Transcribe the following records exactly, images excluded.

(Records from a data collection)
- - -
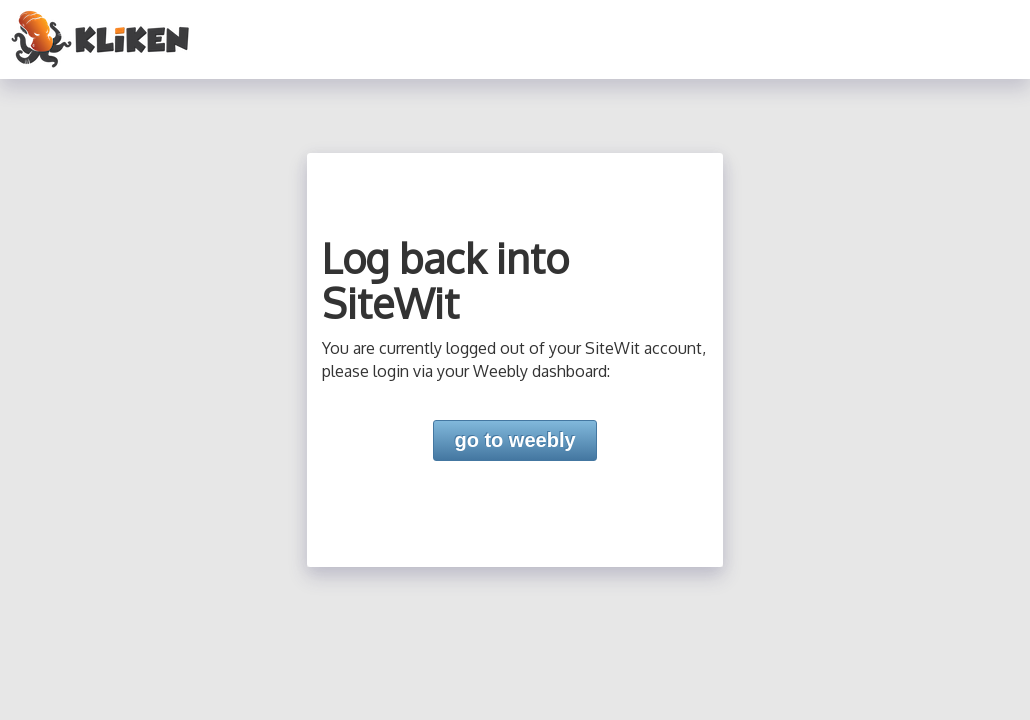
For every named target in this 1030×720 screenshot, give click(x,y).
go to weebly (514, 440)
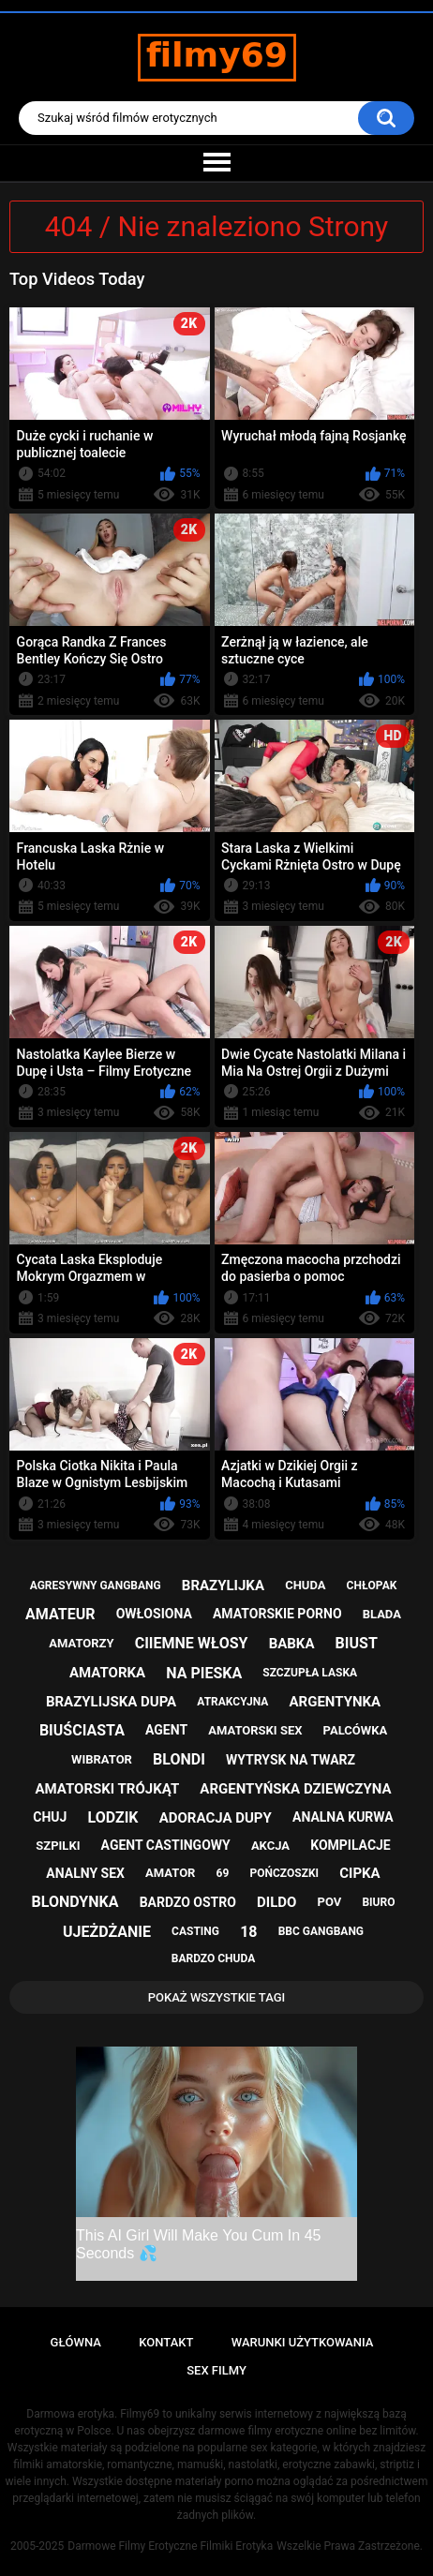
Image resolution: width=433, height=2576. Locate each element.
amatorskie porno (277, 1613)
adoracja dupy (215, 1817)
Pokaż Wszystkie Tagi (217, 1997)
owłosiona (154, 1613)
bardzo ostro (188, 1902)
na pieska (204, 1673)
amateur (60, 1614)
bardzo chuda (213, 1958)
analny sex (85, 1873)
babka (292, 1643)
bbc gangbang (321, 1931)
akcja (270, 1846)
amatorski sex (255, 1730)
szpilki (58, 1846)
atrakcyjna (232, 1701)
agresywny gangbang (95, 1585)
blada (382, 1614)
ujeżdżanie (107, 1932)
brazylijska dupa (111, 1701)
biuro (378, 1902)
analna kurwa (343, 1816)
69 (223, 1873)
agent (166, 1729)
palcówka (355, 1730)
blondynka (75, 1902)
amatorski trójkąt (107, 1788)
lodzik (113, 1817)
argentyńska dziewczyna (295, 1788)
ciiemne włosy (191, 1643)
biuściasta (82, 1730)
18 (248, 1932)
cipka (359, 1873)
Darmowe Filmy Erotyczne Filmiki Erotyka (170, 2546)
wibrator (101, 1759)
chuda (305, 1585)
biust (357, 1643)
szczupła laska (309, 1672)
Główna (76, 2342)
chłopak (372, 1585)
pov (330, 1902)
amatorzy (81, 1643)
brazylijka (223, 1585)
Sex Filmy (216, 2370)
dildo (276, 1902)
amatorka (107, 1672)
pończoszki (285, 1873)
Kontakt (166, 2342)
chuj (50, 1816)
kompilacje (350, 1845)
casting (195, 1931)
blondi (179, 1759)
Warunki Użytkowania (302, 2342)
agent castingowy (166, 1845)
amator (170, 1873)
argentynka (335, 1701)
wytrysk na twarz (290, 1759)
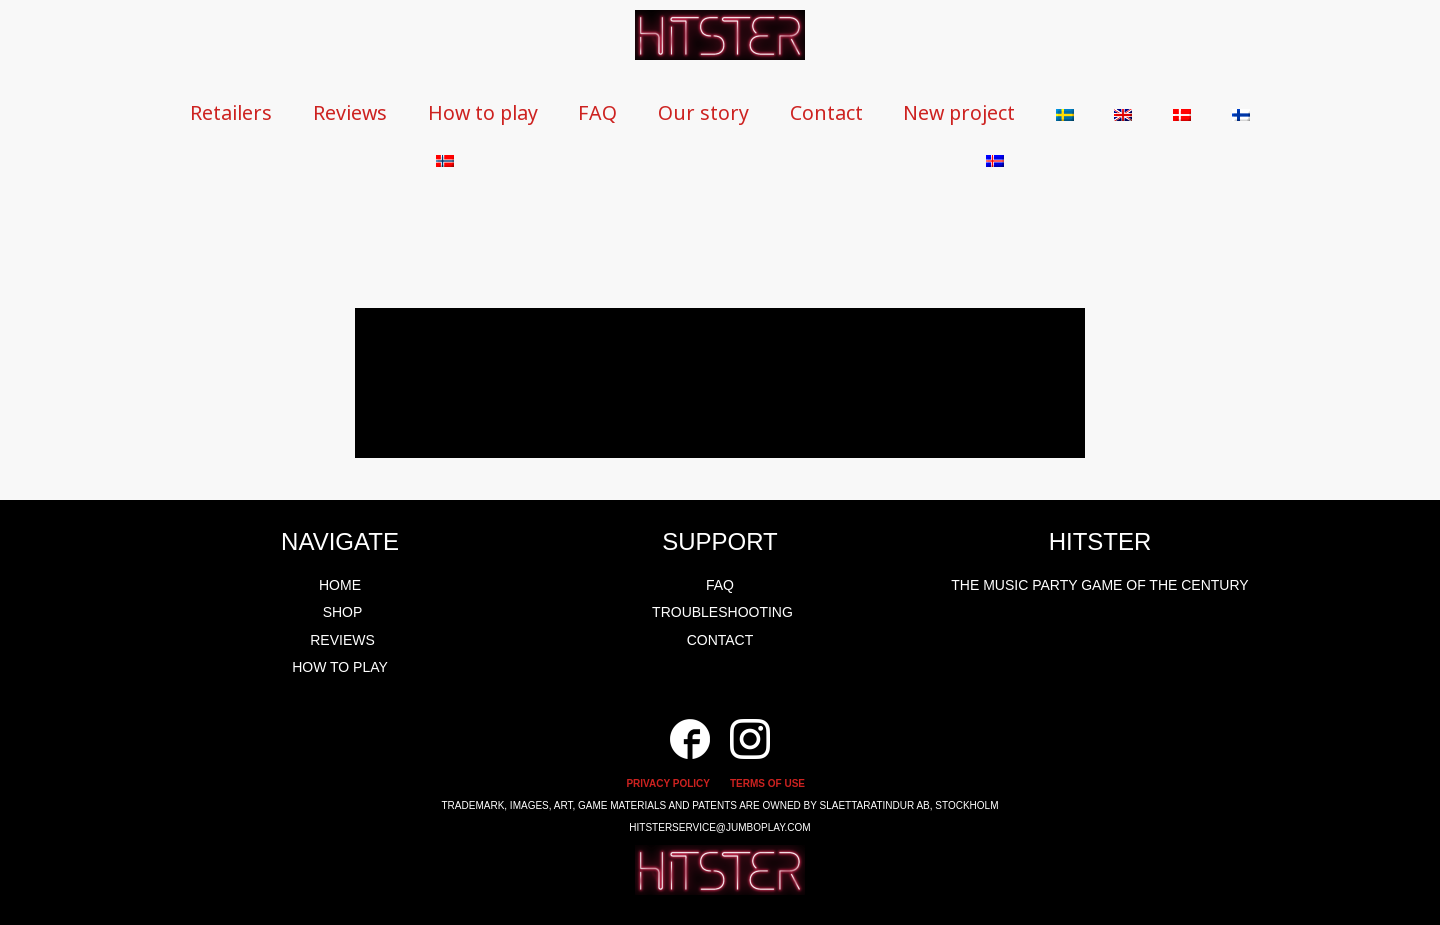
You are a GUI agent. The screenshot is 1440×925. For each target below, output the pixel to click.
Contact (859, 112)
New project (999, 112)
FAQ (621, 112)
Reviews (360, 112)
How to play (500, 112)
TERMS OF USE (767, 783)
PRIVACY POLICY (668, 783)
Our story (731, 112)
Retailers (235, 112)
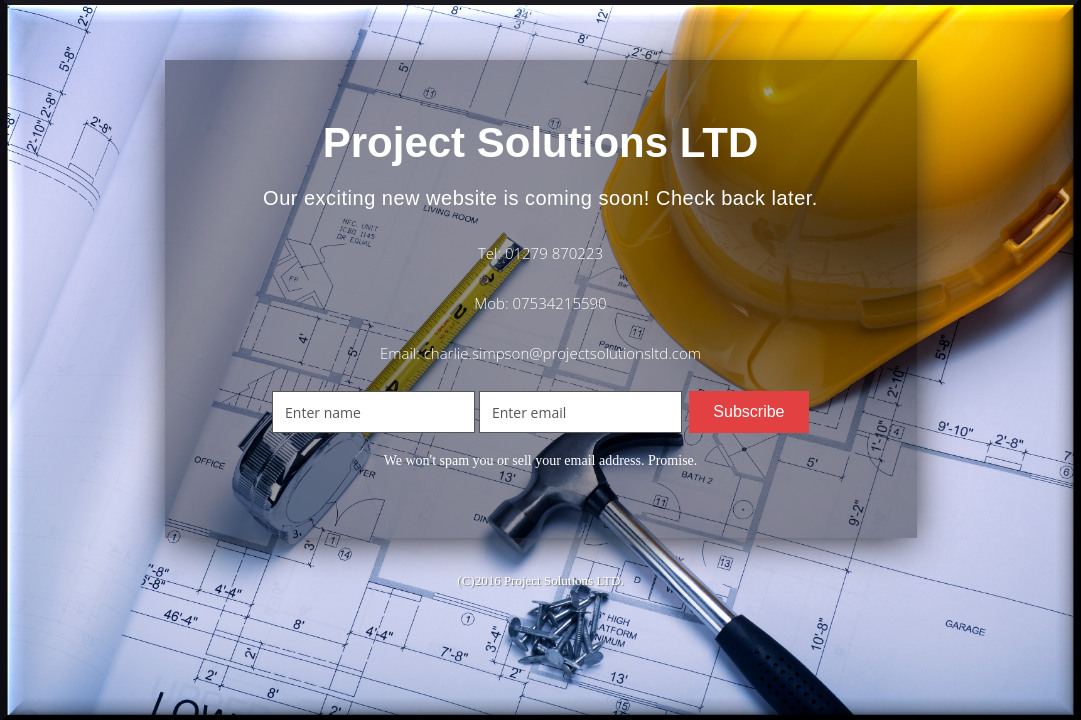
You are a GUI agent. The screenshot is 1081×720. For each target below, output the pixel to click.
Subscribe (748, 411)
- - -
### Response to the task
For every named target in this 1030×720 screenshot, give click(x,y).
go to weebly (514, 440)
Image resolution: width=433, height=2576. Locate each element.
amatorskie porno (277, 1613)
adoracja dupy (215, 1817)
Pokaż Wszystkie Tagi (217, 1997)
owłosiona (154, 1613)
bardzo ostro (188, 1902)
na pieska (204, 1673)
amateur (60, 1614)
bardzo chuda (213, 1958)
analny sex (85, 1873)
babka (292, 1643)
bbc gangbang (321, 1931)
akcja (270, 1846)
amatorski sex (255, 1730)
szpilki (58, 1846)
atrakcyjna (232, 1701)
agresywny gangbang (95, 1585)
blada (382, 1614)
ujeżdżanie (107, 1932)
brazylijska dupa (111, 1701)
biuro (378, 1902)
analna kurwa (343, 1816)
69 (223, 1873)
agent (166, 1729)
palcówka (355, 1730)
blondynka (75, 1902)
amatorski trójkąt (107, 1788)
lodzik (113, 1817)
argentyńska dziewczyna (295, 1788)
ciiemne włosy (191, 1643)
biuściasta (82, 1730)
18 (248, 1932)
cipka (359, 1873)
Darmowe Filmy Erotyczne Filmiki Erotyka (170, 2546)
wibrator (101, 1759)
chuda (305, 1585)
biust (357, 1643)
szczupła laska (309, 1672)
Główna (76, 2342)
chłopak (372, 1585)
pov (330, 1902)
amatorzy (81, 1643)
brazylijka (223, 1585)
Sex Filmy (216, 2370)
dildo (276, 1902)
amatorka (107, 1672)
pończoszki (285, 1873)
Kontakt (166, 2342)
chuj (50, 1816)
kompilacje (350, 1845)
casting (195, 1931)
blondi (179, 1759)
Warunki Użytkowania (302, 2342)
agent castingowy (166, 1845)
amator (170, 1873)
argentynka (335, 1701)
wytrysk na twarz (290, 1759)
You are a GUI agent. The screenshot is 1440×925. For each target below, output the pixel to click.
Contact (859, 112)
New project (999, 112)
FAQ (621, 112)
Reviews (360, 112)
How to play (500, 112)
TERMS OF USE (767, 783)
PRIVACY POLICY (668, 783)
Our story (731, 112)
Retailers (235, 112)
You are a GUI agent. The screenshot is 1081×720. For each target below, output the pixel to click.
Subscribe (748, 411)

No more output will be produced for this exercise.